» TO DO: Using the data that follows, report how many lines include "mohou"; output no other text.
*** RECORDS FOR PROCESSING Section Begins ***
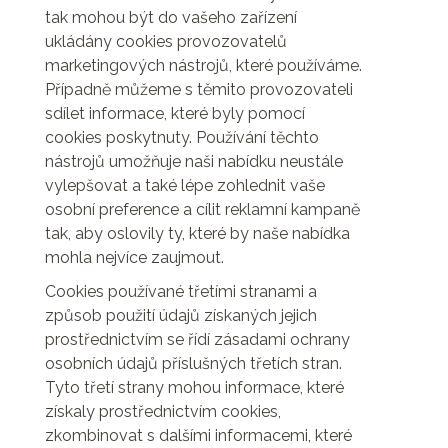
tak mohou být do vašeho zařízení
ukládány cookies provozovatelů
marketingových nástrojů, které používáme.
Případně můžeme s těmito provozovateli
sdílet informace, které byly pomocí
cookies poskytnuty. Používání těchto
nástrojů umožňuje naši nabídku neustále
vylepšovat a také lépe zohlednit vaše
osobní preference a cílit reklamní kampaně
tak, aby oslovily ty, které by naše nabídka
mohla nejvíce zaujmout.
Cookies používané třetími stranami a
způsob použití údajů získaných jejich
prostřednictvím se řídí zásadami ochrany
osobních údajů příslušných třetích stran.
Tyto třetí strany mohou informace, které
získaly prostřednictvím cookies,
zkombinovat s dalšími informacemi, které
*** RECORDS FOR PROCESSING Section Ends ***
*** RECORDS FOR PROCESSING Section Begins ***
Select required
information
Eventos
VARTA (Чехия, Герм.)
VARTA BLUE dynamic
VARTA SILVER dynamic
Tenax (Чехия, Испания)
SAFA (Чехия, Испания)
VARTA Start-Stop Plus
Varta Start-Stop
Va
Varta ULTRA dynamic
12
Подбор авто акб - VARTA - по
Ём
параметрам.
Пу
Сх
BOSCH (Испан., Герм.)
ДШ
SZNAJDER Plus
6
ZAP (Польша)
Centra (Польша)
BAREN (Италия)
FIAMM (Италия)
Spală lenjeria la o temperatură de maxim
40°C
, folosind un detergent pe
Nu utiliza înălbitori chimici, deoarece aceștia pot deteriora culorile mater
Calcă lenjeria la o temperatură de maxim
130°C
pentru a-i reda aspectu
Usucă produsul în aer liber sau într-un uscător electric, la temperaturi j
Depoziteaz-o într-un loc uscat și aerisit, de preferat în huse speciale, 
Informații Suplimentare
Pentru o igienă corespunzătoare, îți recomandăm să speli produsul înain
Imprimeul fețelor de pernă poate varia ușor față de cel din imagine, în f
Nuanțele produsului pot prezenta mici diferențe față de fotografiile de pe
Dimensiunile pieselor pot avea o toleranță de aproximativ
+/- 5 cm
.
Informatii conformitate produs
*** RECORDS FOR PROCESSING Section Ends ***
*** RECORDS FOR PROCESSING Section Begins ***
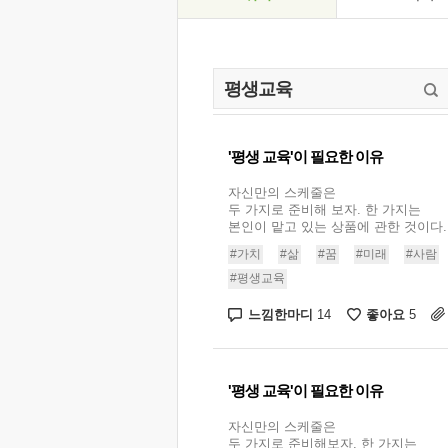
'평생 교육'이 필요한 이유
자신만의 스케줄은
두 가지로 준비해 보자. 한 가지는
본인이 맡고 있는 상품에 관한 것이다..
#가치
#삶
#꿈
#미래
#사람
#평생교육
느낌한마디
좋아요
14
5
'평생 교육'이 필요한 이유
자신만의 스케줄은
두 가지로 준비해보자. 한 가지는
*** RECORDS FOR PROCESSING Section Ends ***
» RESPONSE FOR THIS EXERCISE: 2